## TASK BRIEF
Write out the records that appear below, verbatim and complete, but without pictures.

## RECORDS FOR THE EXERCISE
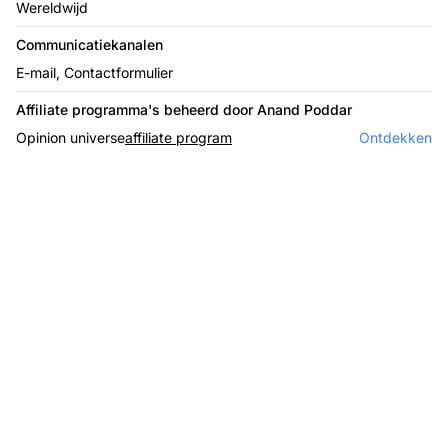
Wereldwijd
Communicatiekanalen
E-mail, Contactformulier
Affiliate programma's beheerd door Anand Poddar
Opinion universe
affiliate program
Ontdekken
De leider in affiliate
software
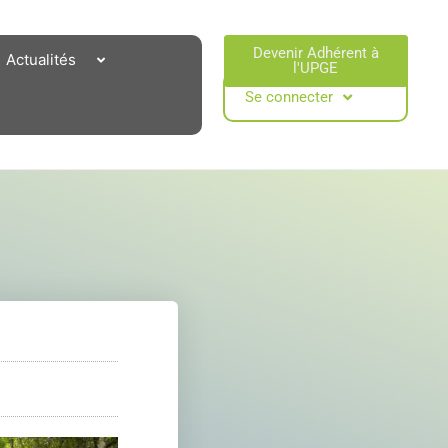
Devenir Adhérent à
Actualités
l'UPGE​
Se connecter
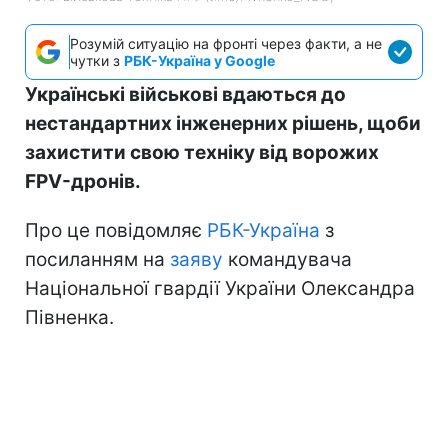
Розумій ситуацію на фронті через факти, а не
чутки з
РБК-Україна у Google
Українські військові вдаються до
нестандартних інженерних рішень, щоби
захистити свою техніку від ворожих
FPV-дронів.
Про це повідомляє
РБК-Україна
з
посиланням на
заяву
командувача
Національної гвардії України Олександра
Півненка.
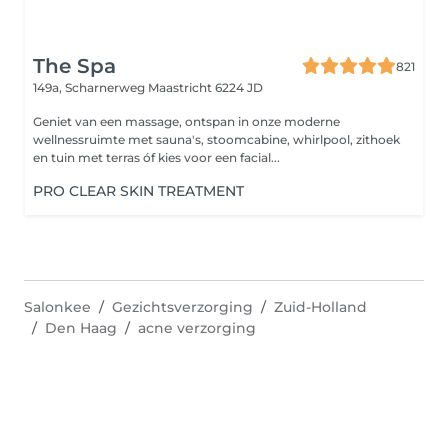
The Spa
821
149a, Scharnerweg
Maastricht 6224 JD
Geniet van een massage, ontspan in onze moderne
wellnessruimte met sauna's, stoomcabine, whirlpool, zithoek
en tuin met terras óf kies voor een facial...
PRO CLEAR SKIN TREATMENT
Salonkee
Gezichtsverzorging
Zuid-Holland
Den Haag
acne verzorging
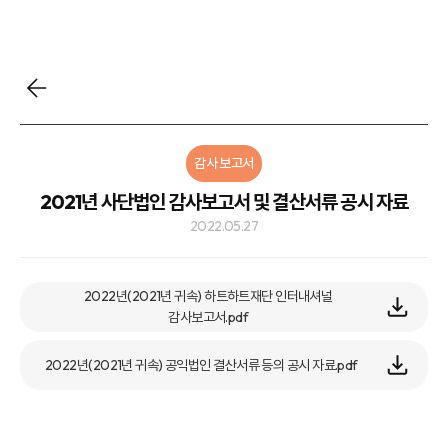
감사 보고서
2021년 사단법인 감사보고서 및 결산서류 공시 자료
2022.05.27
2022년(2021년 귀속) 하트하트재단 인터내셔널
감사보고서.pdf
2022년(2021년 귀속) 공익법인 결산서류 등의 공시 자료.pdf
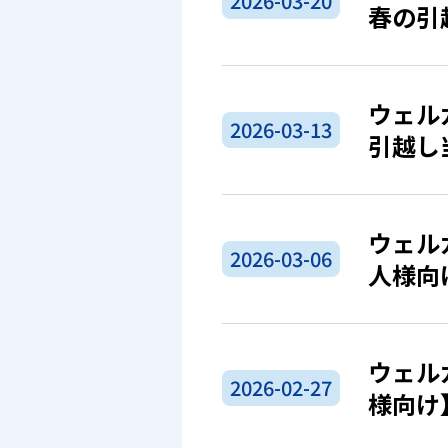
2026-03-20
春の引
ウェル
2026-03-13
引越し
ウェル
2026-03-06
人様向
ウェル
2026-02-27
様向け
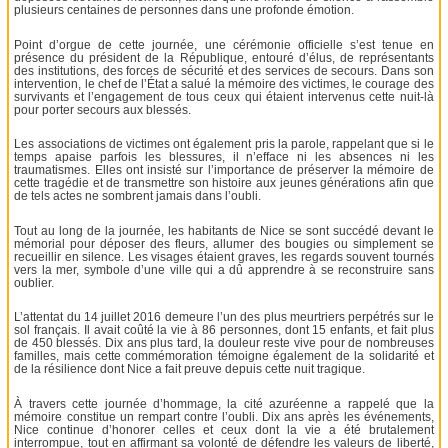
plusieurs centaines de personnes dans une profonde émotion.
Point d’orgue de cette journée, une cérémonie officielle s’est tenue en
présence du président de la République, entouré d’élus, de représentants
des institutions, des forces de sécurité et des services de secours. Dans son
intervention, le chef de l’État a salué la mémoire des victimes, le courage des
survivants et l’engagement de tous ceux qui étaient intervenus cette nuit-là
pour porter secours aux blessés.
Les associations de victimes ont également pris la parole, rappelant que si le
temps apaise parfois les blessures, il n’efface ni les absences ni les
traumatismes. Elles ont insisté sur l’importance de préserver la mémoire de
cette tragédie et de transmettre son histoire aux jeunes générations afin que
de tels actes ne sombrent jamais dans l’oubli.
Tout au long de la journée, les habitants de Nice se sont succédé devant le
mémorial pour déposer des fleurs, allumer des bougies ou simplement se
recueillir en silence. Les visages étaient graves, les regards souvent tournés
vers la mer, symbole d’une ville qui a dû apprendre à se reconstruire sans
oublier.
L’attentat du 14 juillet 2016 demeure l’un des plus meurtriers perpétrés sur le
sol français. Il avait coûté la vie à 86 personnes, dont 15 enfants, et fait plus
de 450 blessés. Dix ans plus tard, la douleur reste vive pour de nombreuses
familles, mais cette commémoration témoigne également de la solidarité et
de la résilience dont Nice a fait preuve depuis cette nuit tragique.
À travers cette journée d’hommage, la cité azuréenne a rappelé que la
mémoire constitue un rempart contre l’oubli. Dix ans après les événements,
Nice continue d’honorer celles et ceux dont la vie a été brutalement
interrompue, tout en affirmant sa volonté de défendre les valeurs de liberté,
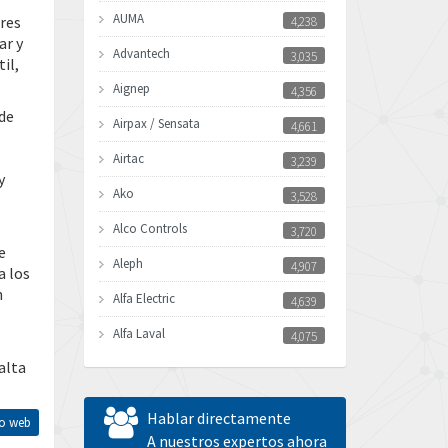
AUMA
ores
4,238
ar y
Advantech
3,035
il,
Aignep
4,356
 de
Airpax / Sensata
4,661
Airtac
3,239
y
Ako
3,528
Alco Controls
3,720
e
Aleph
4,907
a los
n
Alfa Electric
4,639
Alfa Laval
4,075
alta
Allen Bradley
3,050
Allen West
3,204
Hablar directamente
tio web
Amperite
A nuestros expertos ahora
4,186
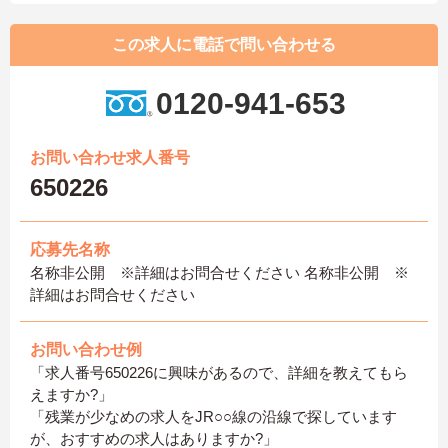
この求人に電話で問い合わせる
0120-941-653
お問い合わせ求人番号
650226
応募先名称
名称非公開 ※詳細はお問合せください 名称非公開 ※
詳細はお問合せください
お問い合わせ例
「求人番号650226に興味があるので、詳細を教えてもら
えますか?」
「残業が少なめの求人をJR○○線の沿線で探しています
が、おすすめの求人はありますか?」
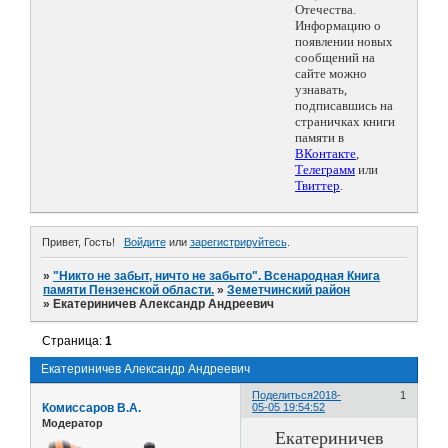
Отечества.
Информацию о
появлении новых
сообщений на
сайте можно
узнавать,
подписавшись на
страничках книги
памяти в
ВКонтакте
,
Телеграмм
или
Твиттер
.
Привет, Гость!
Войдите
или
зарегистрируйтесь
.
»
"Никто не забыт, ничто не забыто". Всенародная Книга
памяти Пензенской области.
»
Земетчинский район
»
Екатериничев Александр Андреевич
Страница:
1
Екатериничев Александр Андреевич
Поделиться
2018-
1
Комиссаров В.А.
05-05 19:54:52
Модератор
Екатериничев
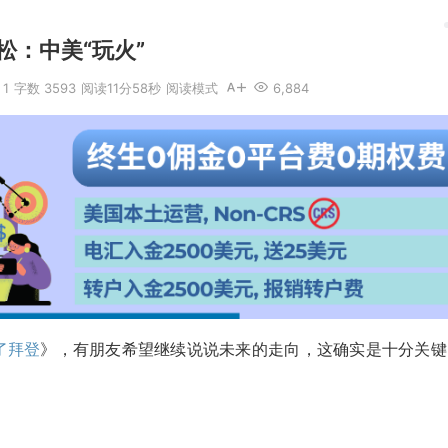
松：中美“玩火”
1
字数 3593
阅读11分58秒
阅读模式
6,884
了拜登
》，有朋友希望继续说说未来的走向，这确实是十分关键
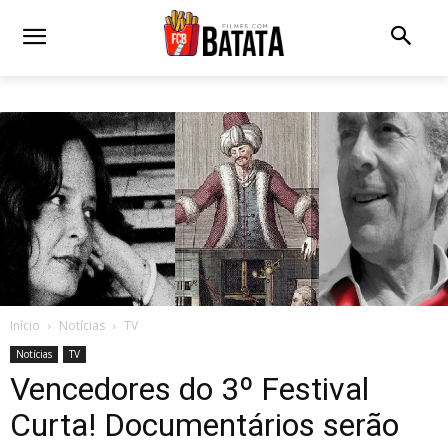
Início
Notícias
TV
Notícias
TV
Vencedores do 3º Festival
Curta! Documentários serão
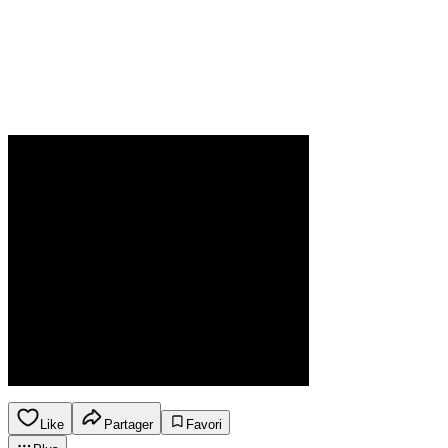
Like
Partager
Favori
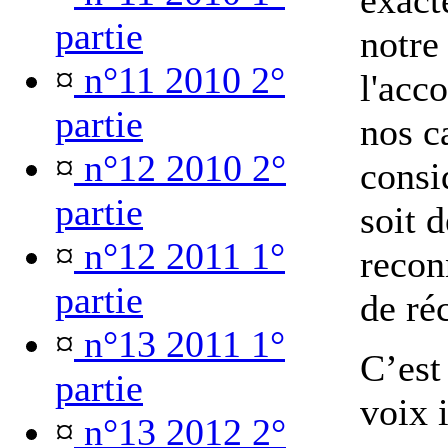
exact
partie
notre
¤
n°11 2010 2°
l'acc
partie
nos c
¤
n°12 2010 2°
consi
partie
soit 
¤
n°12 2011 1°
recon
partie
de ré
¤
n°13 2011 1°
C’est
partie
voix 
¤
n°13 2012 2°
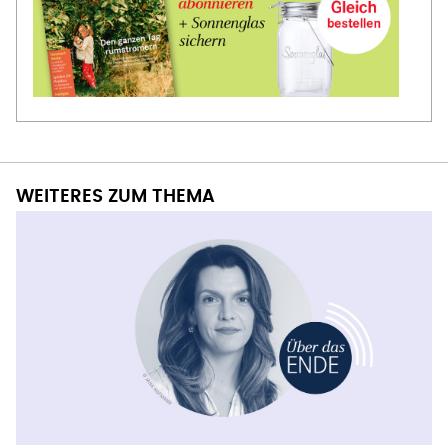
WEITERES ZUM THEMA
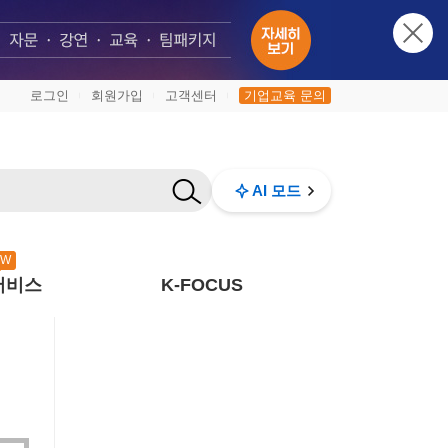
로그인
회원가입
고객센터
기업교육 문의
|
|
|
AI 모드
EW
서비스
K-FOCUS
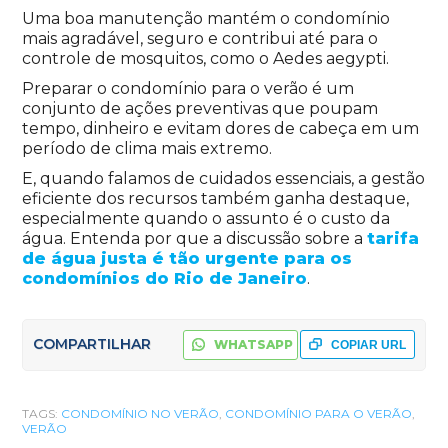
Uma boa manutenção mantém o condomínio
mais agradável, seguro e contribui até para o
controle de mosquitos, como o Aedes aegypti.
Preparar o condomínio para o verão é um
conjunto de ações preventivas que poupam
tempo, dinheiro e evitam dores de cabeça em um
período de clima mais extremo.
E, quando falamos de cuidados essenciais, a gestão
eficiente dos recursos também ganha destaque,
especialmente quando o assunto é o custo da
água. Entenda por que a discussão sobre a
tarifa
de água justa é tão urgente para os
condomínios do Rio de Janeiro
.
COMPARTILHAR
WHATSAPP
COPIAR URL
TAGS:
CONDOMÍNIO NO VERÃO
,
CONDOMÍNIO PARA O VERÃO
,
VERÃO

## RESPONSE TO THE EXERCISE
Wereldwijd
Communicatiekanalen
E-mail, Contactformulier
Affiliate programma's beheerd door Anand Poddar
Opinion universe
affiliate program
Ontdekken
De leider in affiliate
software
Devenir Adhérent à
Actualités
l'UPGE​
Se connecter
Розумій ситуацію на фронті через факти, а не
чутки з
РБК-Україна у Google
Українські військові вдаються до
нестандартних інженерних рішень, щоби
захистити свою техніку від ворожих
FPV-дронів.
Про це повідомляє
РБК-Україна
з
посиланням на
заяву
командувача
Національної гвардії України Олександра
Півненка.
The Spa
821
149a, Scharnerweg
Maastricht 6224 JD
Geniet van een massage, ontspan in onze moderne
wellnessruimte met sauna's, stoomcabine, whirlpool, zithoek
en tuin met terras óf kies voor een facial...
PRO CLEAR SKIN TREATMENT
Salonkee
Gezichtsverzorging
Zuid-Holland
Den Haag
acne verzorging
감사 보고서
2021년 사단법인 감사보고서 및 결산서류 공시 자료
2022.05.27
2022년(2021년 귀속) 하트하트재단 인터내셔널
감사보고서.pdf
2022년(2021년 귀속) 공익법인 결산서류 등의 공시 자료.pdf
2026-03-20
春の引
ウェル
2026-03-13
引越し
ウェル
2026-03-06
人様向
ウェル
2026-02-27
様向け
plusieurs centaines de personnes dans une profonde émotion.
Point d’orgue de cette journée, une cérémonie officielle s’est tenue en
présence du président de la République, entouré d’élus, de représentants
des institutions, des forces de sécurité et des services de secours. Dans son
intervention, le chef de l’État a salué la mémoire des victimes, le courage des
survivants et l’engagement de tous ceux qui étaient intervenus cette nuit-là
pour porter secours aux blessés.
Les associations de victimes ont également pris la parole, rappelant que si le
temps apaise parfois les blessures, il n’efface ni les absences ni les
traumatismes. Elles ont insisté sur l’importance de préserver la mémoire de
cette tragédie et de transmettre son histoire aux jeunes générations afin que
de tels actes ne sombrent jamais dans l’oubli.
Tout au long de la journée, les habitants de Nice se sont succédé devant le
mémorial pour déposer des fleurs, allumer des bougies ou simplement se
recueillir en silence. Les visages étaient graves, les regards souvent tournés
vers la mer, symbole d’une ville qui a dû apprendre à se reconstruire sans
oublier.
L’attentat du 14 juillet 2016 demeure l’un des plus meurtriers perpétrés sur le
sol français. Il avait coûté la vie à 86 personnes, dont 15 enfants, et fait plus
de 450 blessés. Dix ans plus tard, la douleur reste vive pour de nombreuses
familles, mais cette commémoration témoigne également de la solidarité et
de la résilience dont Nice a fait preuve depuis cette nuit tragique.
À travers cette journée d’hommage, la cité azuréenne a rappelé que la
mémoire constitue un rempart contre l’oubli. Dix ans après les événements,
Nice continue d’honorer celles et ceux dont la vie a été brutalement
interrompue, tout en affirmant sa volonté de défendre les valeurs de liberté,
AUMA
ores
4,238
ar y
Advantech
3,035
il,
Aignep
4,356
 de
Airpax / Sensata
4,661
Airtac
3,239
y
Ako
3,528
Alco Controls
3,720
e
Aleph
4,907
a los
n
Alfa Electric
4,639
Alfa Laval
4,075
alta
Allen Bradley
3,050
Allen West
3,204
Hablar directamente
tio web
Amperite
A nuestros expertos ahora
4,186
この求人に電話で問い合わせる
0120-941-653
お問い合わせ求人番号
650226
応募先名称
名称非公開 ※詳細はお問合せください 名称非公開 ※
詳細はお問合せください
お問い合わせ例
「求人番号650226に興味があるので、詳細を教えてもら
えますか?」
「残業が少なめの求人をJR○○線の沿線で探しています
が、おすすめの求人はありますか?」
Отечества.
Информацию о
появлении новых
сообщений на
сайте можно
узнавать,
подписавшись на
страничках книги
памяти в
ВКонтакте
,
Телеграмм
или
Твиттер
.
Привет, Гость!
Войдите
или
зарегистрируйтесь
.
»
"Никто не забыт, ничто не забыто". Всенародная Книга
памяти Пензенской области.
»
Земетчинский район
»
Екатериничев Александр Андреевич
Страница:
1
Екатериничев Александр Андреевич
Поделиться
2018-
1
Комиссаров В.А.
05-05 19:54:52
Модератор
Екатериничев
松：中美“玩火”
1
字数 3593
阅读11分58秒
阅读模式
6,884
了拜登
》，有朋友希望继续说说未来的走向，这确实是十分关键
Início
Notícias
TV
Notícias
TV
Vencedores do 3º Festival
Curta! Documentários serão
Like
Partager
Favori
exact
partie
notre
¤
n°11 2010 2°
l'acc
partie
nos c
¤
n°12 2010 2°
consi
partie
soit 
¤
n°12 2011 1°
recon
partie
de ré
¤
n°13 2011 1°
C’est
partie
voix 
¤
n°13 2012 2°
WEITERES ZUM THEMA
로그인
회원가입
고객센터
기업교육 문의
|
|
|
AI 모드
EW
서비스
K-FOCUS
Uma boa manutenção mantém o condomínio
mais agradável, seguro e contribui até para o
controle de mosquitos, como o Aedes aegypti.
Preparar o condomínio para o verão é um
conjunto de ações preventivas que poupam
tempo, dinheiro e evitam dores de cabeça em um
período de clima mais extremo.
E, quando falamos de cuidados essenciais, a gestão
eficiente dos recursos também ganha destaque,
especialmente quando o assunto é o custo da
água. Entenda por que a discussão sobre a
tarifa
de água justa é tão urgente para os
condomínios do Rio de Janeiro
.
COMPARTILHAR
WHATSAPP
COPIAR URL
TAGS:
CONDOMÍNIO NO VERÃO
,
CONDOMÍNIO PARA O VERÃO
,
VERÃO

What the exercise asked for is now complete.